With a precision Haake RS1 rheometer, it is first found that at extremely low rates of shear (\( \dot \varepsilon \) ≤ 10−3 to 10−4 s−1 or lower), in nanodisperse systems based on highly dispersed aerosil or aerosil-bentonite compositions, with an increase in the shear rate, a non-Newtonian flow is observed. It is accompanied with a continuous growth of the effective viscosity of the dispersions ηeff, till the yield point P ≈ Pk is reached. At P ≥ Pk, the effective viscosity decreases abruptly; the structure decomposes via an aggregate mechanism. Earlier it was believed, that each viscosity level there corresponds to a combination of the full destruction of structural bonds and their partial restoring up to the equilibrium level determined by ηeff. In addition, the structured dispersed system flow remains Newtonian unless the static yield point has been overcome; it corresponds to the largest viscosity of a virtually undestructed system. Using a special procedure, SEM-imaging of the structure of the bentonite-suspension, as well as the bentonite added with minor amounts of aerosil, was carried out in water-ethanol medium.
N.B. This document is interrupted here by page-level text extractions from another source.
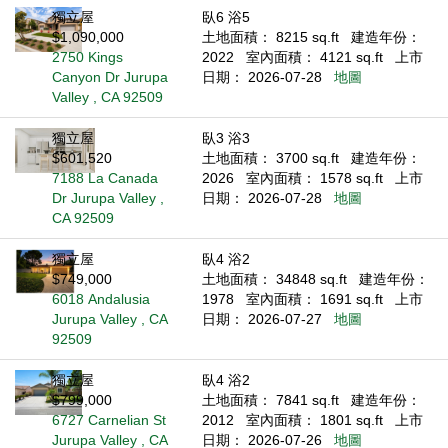
獨立屋
臥6 浴5
$1,090,000
土地面積： 8215 sq.ft
建造年份：
2750 Kings
2022
室內面積： 4121 sq.ft
上市
Canyon Dr Jurupa
日期： 2026-07-28
地圖
Valley , CA 92509
獨立屋
臥3 浴3
$601,520
土地面積： 3700 sq.ft
建造年份：
7188 La Canada
2026
室內面積： 1578 sq.ft
上市
Dr Jurupa Valley ,
日期： 2026-07-28
地圖
CA 92509
獨立屋
臥4 浴2
$749,000
土地面積： 34848 sq.ft
建造年份：
6018 Andalusia
1978
室內面積： 1691 sq.ft
上市
Jurupa Valley , CA
日期： 2026-07-27
地圖
92509
獨立屋
臥4 浴2
$799,000
土地面積： 7841 sq.ft
建造年份：
6727 Carnelian St
2012
室內面積： 1801 sq.ft
上市
Jurupa Valley , CA
日期： 2026-07-26
地圖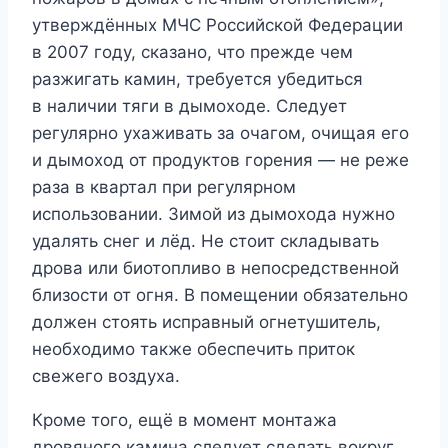
утверждённых МЧС Российской Федерации
в 2007 году, сказано, что прежде чем
разжигать камин, требуется убедиться
в наличии тяги в дымоходе. Следует
регулярно ухаживать за очагом, очищая его
и дымоход от продуктов горения — не реже
раза в квартал при регулярном
использовании. Зимой из дымохода нужно
удалять снег и лёд. Не стоит складывать
дрова или биотопливо в непосредственной
близости от огня. В помещении обязательно
должен стоять исправный огнетушитель,
необходимо также обеспечить приток
свежего воздуха.
Кроме того, ещё в момент монтажа
дровяного камина следует сделать вокруг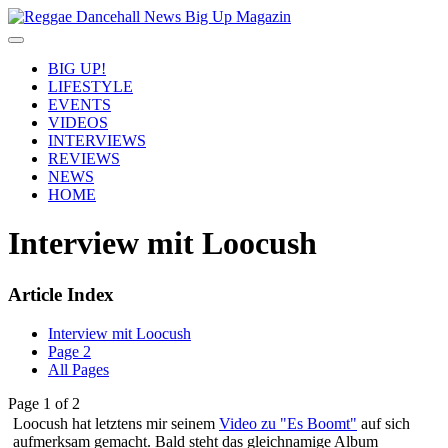
BIG UP!
LIFESTYLE
EVENTS
VIDEOS
INTERVIEWS
REVIEWS
NEWS
HOME
Interview mit Loocush
Article Index
Interview mit Loocush
Page 2
All Pages
Page 1 of 2
Loocush hat letztens mir seinem
Video zu "Es Boomt"
auf sich
aufmerksam gemacht. Bald steht das gleichnamige Album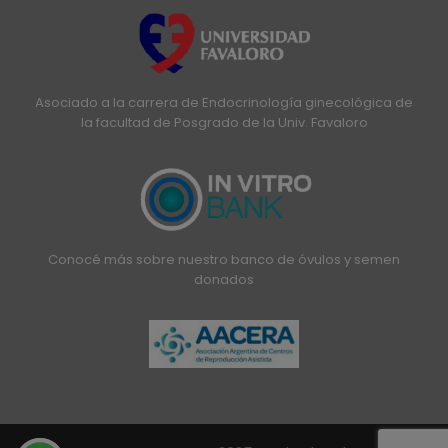
Asociado a la carrera de Endocrinología ginecológica de
la facultad de Posgrado de la Univ. Favaloro
Conocé más sobre nuestro banco de óvulos y semen
donados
Photomicrographs of structure of the studied nanodisperse systems subject to shearing were obtained. The active filler (aerosil) particles distribution in the model system structure is studied. A procedure of studying the thixotropic properties of the structured nanodisperse systems in dynamic conditions is developed. The complex modeling of the structured nanodisperse system spreading over the scaled physical model, as well as special conditions of rheological tests in the Haake RS1 rotational rheometer cell, made us detecting a correlation between the spreading macroscopic factors and microscopic factors of the rheological behavior of the nanodisperse systems structure in dynamic conditions.